> [Description of the task]
Repeat every record below exactly, but leave out any pictures.

Dataset entries
______________________________

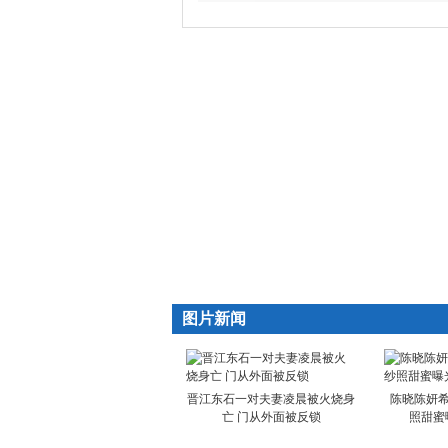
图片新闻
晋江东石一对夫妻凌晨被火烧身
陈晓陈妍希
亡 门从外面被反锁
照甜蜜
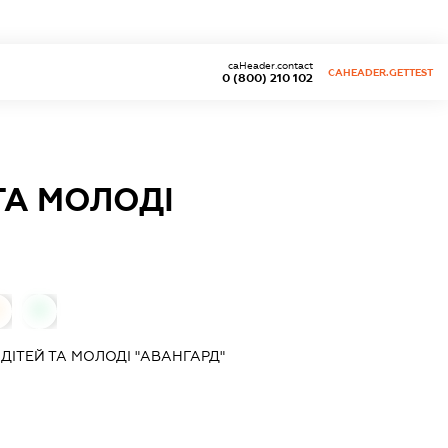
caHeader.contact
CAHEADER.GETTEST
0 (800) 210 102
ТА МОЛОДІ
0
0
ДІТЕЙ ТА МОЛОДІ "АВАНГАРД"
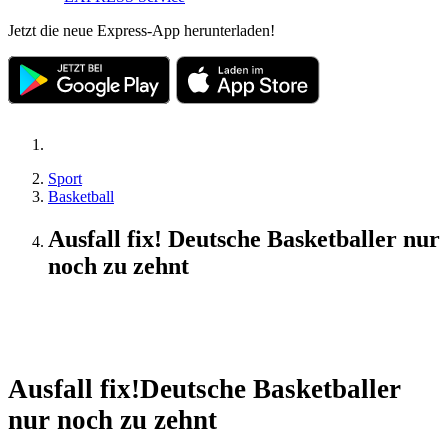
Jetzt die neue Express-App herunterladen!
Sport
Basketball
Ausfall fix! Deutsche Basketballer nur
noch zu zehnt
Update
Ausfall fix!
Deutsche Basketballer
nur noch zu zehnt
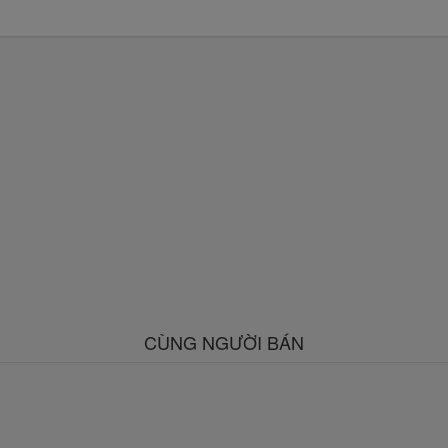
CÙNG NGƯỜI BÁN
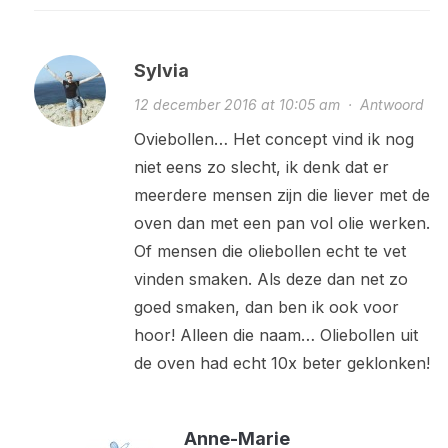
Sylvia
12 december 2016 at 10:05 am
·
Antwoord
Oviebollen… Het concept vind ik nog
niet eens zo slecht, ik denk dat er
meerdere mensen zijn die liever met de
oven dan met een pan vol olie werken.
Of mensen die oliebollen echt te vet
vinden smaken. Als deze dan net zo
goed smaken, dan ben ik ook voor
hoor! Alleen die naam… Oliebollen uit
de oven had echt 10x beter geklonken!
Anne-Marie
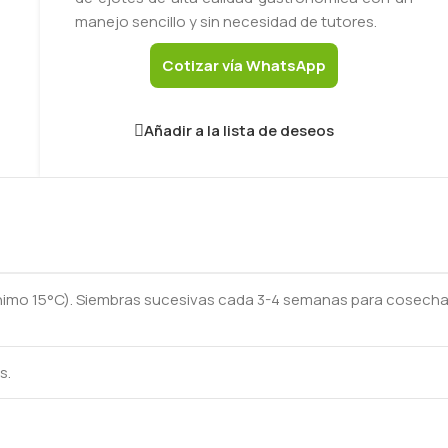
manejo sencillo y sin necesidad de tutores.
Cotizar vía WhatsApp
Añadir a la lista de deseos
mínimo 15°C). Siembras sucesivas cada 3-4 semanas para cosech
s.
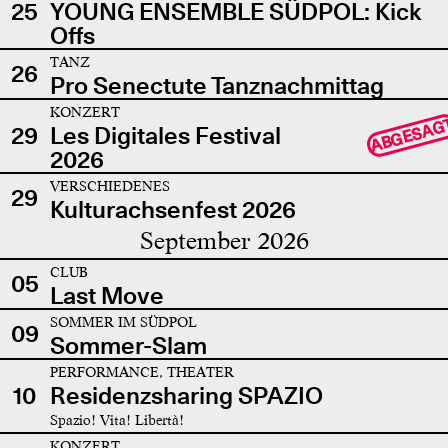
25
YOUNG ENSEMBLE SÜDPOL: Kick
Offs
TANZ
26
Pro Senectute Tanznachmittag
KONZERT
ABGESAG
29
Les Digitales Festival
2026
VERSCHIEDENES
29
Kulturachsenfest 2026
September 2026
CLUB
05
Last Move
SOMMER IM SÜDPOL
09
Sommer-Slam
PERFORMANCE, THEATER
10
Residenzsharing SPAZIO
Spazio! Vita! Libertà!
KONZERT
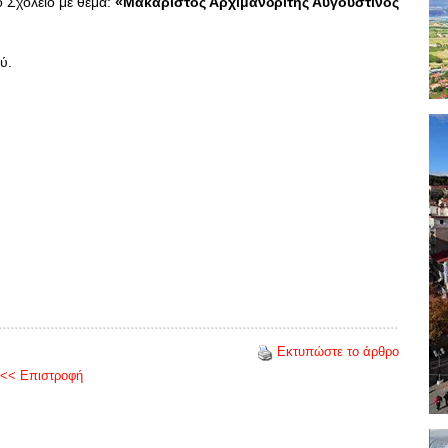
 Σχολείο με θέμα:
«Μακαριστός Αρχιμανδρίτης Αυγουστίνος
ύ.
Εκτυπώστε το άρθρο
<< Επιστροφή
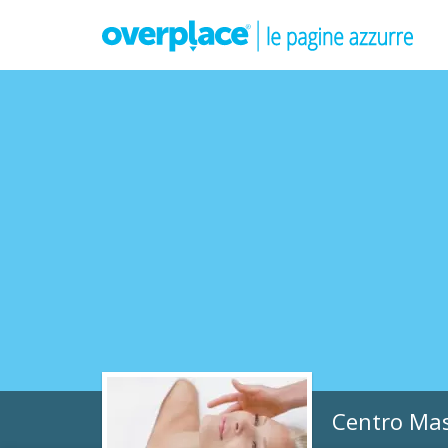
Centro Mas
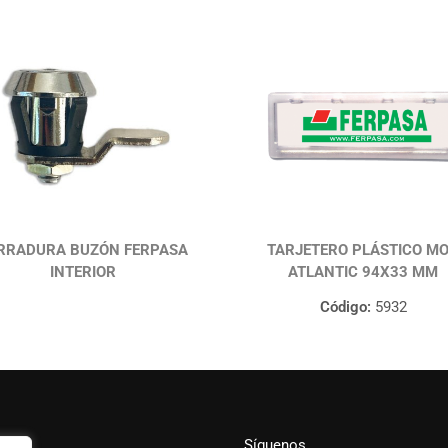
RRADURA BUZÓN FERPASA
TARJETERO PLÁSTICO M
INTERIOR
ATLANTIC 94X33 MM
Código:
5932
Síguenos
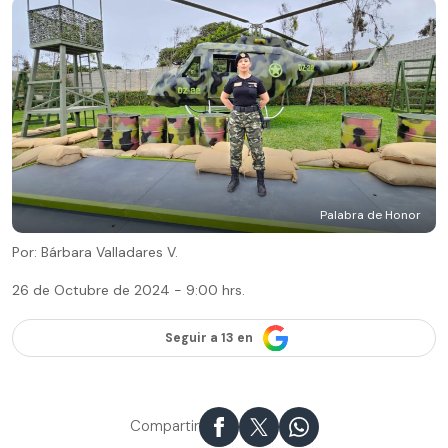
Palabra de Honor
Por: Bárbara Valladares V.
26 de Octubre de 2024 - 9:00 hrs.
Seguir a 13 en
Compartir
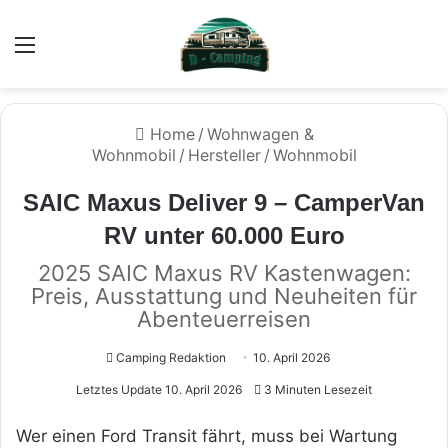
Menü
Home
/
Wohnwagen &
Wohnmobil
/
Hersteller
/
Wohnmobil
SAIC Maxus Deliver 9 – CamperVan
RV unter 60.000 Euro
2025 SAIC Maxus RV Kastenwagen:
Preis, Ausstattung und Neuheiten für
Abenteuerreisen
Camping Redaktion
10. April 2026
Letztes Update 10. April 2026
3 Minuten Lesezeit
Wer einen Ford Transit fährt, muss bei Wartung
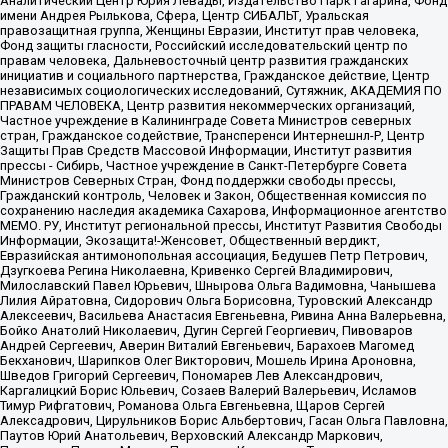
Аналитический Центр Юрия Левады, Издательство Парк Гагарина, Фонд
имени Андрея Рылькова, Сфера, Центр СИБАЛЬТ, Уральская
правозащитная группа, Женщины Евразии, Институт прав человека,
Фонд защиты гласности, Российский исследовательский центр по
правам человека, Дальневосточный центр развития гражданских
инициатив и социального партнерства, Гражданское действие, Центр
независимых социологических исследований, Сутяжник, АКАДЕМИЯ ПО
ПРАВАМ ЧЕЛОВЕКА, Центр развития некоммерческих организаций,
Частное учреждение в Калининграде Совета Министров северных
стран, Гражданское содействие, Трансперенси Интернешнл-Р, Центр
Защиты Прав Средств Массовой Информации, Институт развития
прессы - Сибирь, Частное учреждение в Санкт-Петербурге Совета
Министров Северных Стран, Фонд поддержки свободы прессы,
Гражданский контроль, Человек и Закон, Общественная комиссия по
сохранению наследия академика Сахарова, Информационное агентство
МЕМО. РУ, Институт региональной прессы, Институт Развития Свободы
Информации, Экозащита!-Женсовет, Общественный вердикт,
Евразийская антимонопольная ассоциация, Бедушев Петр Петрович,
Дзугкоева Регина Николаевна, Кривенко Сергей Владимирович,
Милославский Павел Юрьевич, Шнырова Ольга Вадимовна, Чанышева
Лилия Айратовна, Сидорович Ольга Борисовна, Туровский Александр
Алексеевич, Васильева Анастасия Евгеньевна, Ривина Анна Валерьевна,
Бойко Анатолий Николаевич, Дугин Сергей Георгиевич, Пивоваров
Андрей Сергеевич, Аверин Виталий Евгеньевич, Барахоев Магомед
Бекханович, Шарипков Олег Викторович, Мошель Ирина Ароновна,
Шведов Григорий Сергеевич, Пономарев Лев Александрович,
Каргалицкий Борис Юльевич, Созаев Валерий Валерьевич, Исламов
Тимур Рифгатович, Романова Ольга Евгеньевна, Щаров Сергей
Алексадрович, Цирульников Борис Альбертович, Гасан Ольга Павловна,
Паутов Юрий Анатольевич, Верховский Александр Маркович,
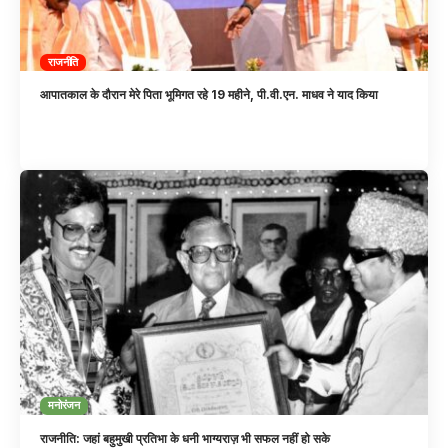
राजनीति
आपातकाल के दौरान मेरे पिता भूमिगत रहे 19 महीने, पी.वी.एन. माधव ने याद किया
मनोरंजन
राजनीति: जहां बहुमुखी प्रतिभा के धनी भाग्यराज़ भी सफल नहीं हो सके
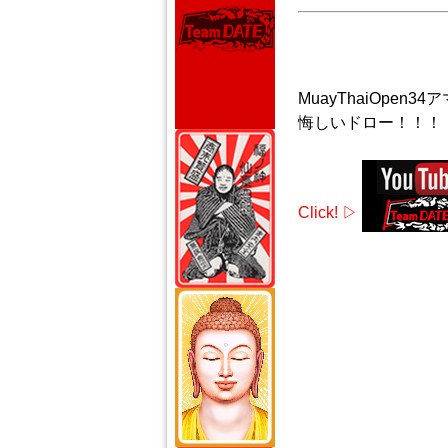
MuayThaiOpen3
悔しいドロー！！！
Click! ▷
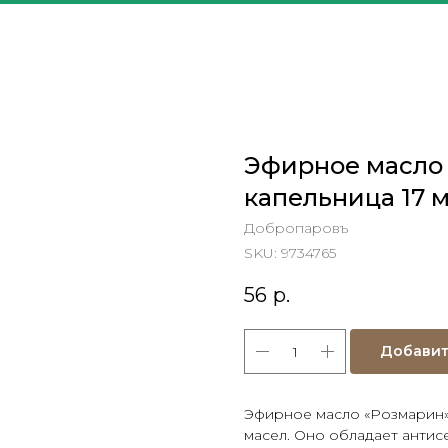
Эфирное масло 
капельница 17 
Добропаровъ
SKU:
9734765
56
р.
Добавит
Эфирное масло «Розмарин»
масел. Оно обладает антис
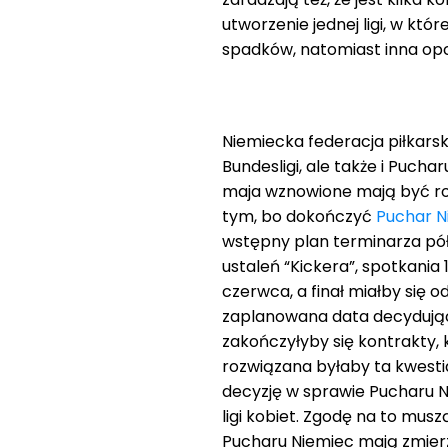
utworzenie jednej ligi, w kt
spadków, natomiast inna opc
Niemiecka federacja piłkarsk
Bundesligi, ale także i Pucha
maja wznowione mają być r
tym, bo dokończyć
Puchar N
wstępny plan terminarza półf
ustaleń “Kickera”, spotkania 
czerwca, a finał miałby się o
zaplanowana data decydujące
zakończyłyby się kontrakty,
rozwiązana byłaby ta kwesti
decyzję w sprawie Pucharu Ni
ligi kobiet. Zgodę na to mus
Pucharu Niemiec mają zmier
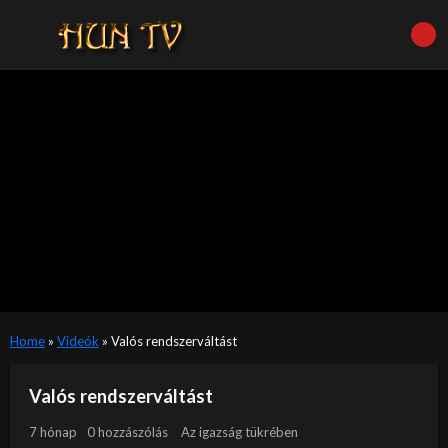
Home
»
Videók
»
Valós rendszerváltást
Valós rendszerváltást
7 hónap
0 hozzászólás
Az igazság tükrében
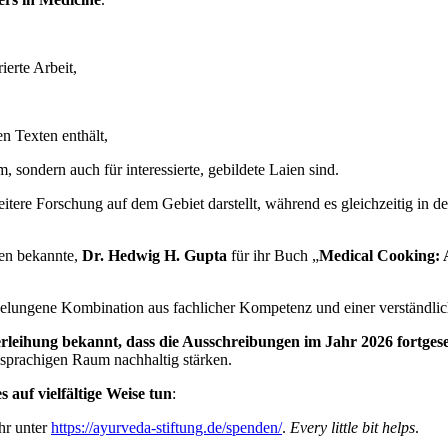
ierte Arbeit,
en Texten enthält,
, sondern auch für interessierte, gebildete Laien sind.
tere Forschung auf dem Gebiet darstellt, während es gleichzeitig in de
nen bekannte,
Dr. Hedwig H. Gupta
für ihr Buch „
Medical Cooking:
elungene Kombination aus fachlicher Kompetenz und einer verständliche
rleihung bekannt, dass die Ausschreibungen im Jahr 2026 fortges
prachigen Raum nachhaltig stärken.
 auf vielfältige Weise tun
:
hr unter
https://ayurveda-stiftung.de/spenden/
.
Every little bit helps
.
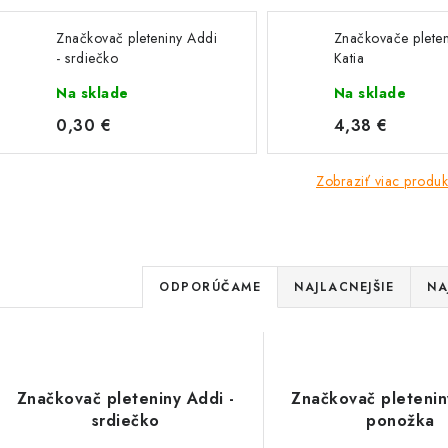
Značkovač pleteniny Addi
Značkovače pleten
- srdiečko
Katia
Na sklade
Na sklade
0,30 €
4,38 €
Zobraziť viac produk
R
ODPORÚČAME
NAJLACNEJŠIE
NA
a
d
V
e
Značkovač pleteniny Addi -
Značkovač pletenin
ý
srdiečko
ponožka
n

______________________________

> [Result below]
图片新闻
晋江东石一对夫妻凌晨被火烧身
陈晓陈妍希
亡 门从外面被反锁
照甜蜜
caHeader.contact
CAHEADER.GETTEST
0 (800) 210 102
ТА МОЛОДІ
0
0
ДІТЕЙ ТА МОЛОДІ "АВАНГАРД"
Jetzt die neue Express-App herunterladen!
Sport
Basketball
Ausfall fix! Deutsche Basketballer nur
noch zu zehnt
Update
Ausfall fix!
Deutsche Basketballer
nur noch zu zehnt
CÙNG NGƯỜI BÁN
Sylvia
12 december 2016 at 10:05 am
·
Antwoord
Oviebollen… Het concept vind ik nog
niet eens zo slecht, ik denk dat er
meerdere mensen zijn die liever met de
oven dan met een pan vol olie werken.
Of mensen die oliebollen echt te vet
vinden smaken. Als deze dan net zo
goed smaken, dan ben ik ook voor
hoor! Alleen die naam… Oliebollen uit
de oven had echt 10x beter geklonken!
Anne-Marie
manejo sencillo y sin necesidad de tutores.
Cotizar vía WhatsApp
Añadir a la lista de deseos
mínimo 15°C). Siembras sucesivas cada 3-4 semanas para cosech
s.
25
YOUNG ENSEMBLE SÜDPOL: Kick
Offs
TANZ
26
Pro Senectute Tanznachmittag
KONZERT
ABGESAG
29
Les Digitales Festival
2026
VERSCHIEDENES
29
Kulturachsenfest 2026
September 2026
CLUB
05
Last Move
SOMMER IM SÜDPOL
09
Sommer-Slam
PERFORMANCE, THEATER
10
Residenzsharing SPAZIO
Spazio! Vita! Libertà!
KONZERT
 Σχολείο με θέμα:
«Μακαριστός Αρχιμανδρίτης Αυγουστίνος
ύ.
Εκτυπώστε το άρθρο
<< Επιστροφή
Centro Mas
RRADURA BUZÓN FERPASA
TARJETERO PLÁSTICO M
INTERIOR
ATLANTIC 94X33 MM
Código:
5932
Síguenos
Palabra de Honor
Por: Bárbara Valladares V.
26 de Octubre de 2024 - 9:00 hrs.
Seguir a 13 en
Compartir
Menü
Home
/
Wohnwagen &
Wohnmobil
/
Hersteller
/
Wohnmobil
SAIC Maxus Deliver 9 – CamperVan
RV unter 60.000 Euro
2025 SAIC Maxus RV Kastenwagen:
Preis, Ausstattung und Neuheiten für
Abenteuerreisen
Camping Redaktion
10. April 2026
Letztes Update 10. April 2026
3 Minuten Lesezeit
Wer einen Ford Transit fährt, muss bei Wartung
Аналитический Центр Юрия Левады, Издательство Парк Гагарина, Фонд
имени Андрея Рылькова, Сфера, Центр СИБАЛЬТ, Уральская
правозащитная группа, Женщины Евразии, Институт прав человека,
Фонд защиты гласности, Российский исследовательский центр по
правам человека, Дальневосточный центр развития гражданских
инициатив и социального партнерства, Гражданское действие, Центр
независимых социологических исследований, Сутяжник, АКАДЕМИЯ ПО
ПРАВАМ ЧЕЛОВЕКА, Центр развития некоммерческих организаций,
Частное учреждение в Калининграде Совета Министров северных
стран, Гражданское содействие, Трансперенси Интернешнл-Р, Центр
Защиты Прав Средств Массовой Информации, Институт развития
прессы - Сибирь, Частное учреждение в Санкт-Петербурге Совета
Министров Северных Стран, Фонд поддержки свободы прессы,
Гражданский контроль, Человек и Закон, Общественная комиссия по
сохранению наследия академика Сахарова, Информационное агентство
МЕМО. РУ, Институт региональной прессы, Институт Развития Свободы
Информации, Экозащита!-Женсовет, Общественный вердикт,
Евразийская антимонопольная ассоциация, Бедушев Петр Петрович,
Дзугкоева Регина Николаевна, Кривенко Сергей Владимирович,
Милославский Павел Юрьевич, Шнырова Ольга Вадимовна, Чанышева
Лилия Айратовна, Сидорович Ольга Борисовна, Туровский Александр
Алексеевич, Васильева Анастасия Евгеньевна, Ривина Анна Валерьевна,
Бойко Анатолий Николаевич, Дугин Сергей Георгиевич, Пивоваров
Андрей Сергеевич, Аверин Виталий Евгеньевич, Барахоев Магомед
Бекханович, Шарипков Олег Викторович, Мошель Ирина Ароновна,
Шведов Григорий Сергеевич, Пономарев Лев Александрович,
Каргалицкий Борис Юльевич, Созаев Валерий Валерьевич, Исламов
Тимур Рифгатович, Романова Ольга Евгеньевна, Щаров Сергей
Алексадрович, Цирульников Борис Альбертович, Гасан Ольга Павловна,
Паутов Юрий Анатольевич, Верховский Александр Маркович,
राजनीति
आपातकाल के दौरान मेरे पिता भूमिगत रहे 19 महीने, पी.वी.एन. माधव ने याद किया
मनोरंजन
राजनीति: जहां बहुमुखी प्रतिभा के धनी भाग्यराज़ भी सफल नहीं हो सके
MuayThaiOpen3
悔しいドロー！！！
Click! ▷
Эфирное масло 
капельница 17 
Добропаровъ
SKU:
9734765
56
р.
Добавит
Эфирное масло «Розмарин»
масел. Оно обладает антис
utworzenie jednej ligi, w kt
spadków, natomiast inna opc
Niemiecka federacja piłkarsk
Bundesligi, ale także i Pucha
maja wznowione mają być r
tym, bo dokończyć
Puchar N
wstępny plan terminarza półf
ustaleń “Kickera”, spotkania 
czerwca, a finał miałby się o
zaplanowana data decydujące
zakończyłyby się kontrakty,
rozwiązana byłaby ta kwesti
decyzję w sprawie Pucharu Ni
ligi kobiet. Zgodę na to mus
Pucharu Niemiec mają zmier
Home
»
Videók
»
Valós rendszerváltást
Valós rendszerváltást
7 hónap
0 hozzászólás
Az igazság tükrében
ierte Arbeit,
en Texten enthält,
, sondern auch für interessierte, gebildete Laien sind.
tere Forschung auf dem Gebiet darstellt, während es gleichzeitig in de
nen bekannte,
Dr. Hedwig H. Gupta
für ihr Buch „
Medical Cooking:
elungene Kombination aus fachlicher Kompetenz und einer verständliche
rleihung bekannt, dass die Ausschreibungen im Jahr 2026 fortges
prachigen Raum nachhaltig stärken.
 auf vielfältige Weise tun
:
hr unter
https://ayurveda-stiftung.de/spenden/
.
Every little bit helps
.
Značkovač pleteniny Addi
Značkovače pleten
- srdiečko
Katia
Na sklade
Na sklade
0,30 €
4,38 €
Zobraziť viac produk
R
ODPORÚČAME
NAJLACNEJŠIE
NA
a
d
V
e
Značkovač pleteniny Addi -
Značkovač pletenin
ý
srdiečko
ponožka
n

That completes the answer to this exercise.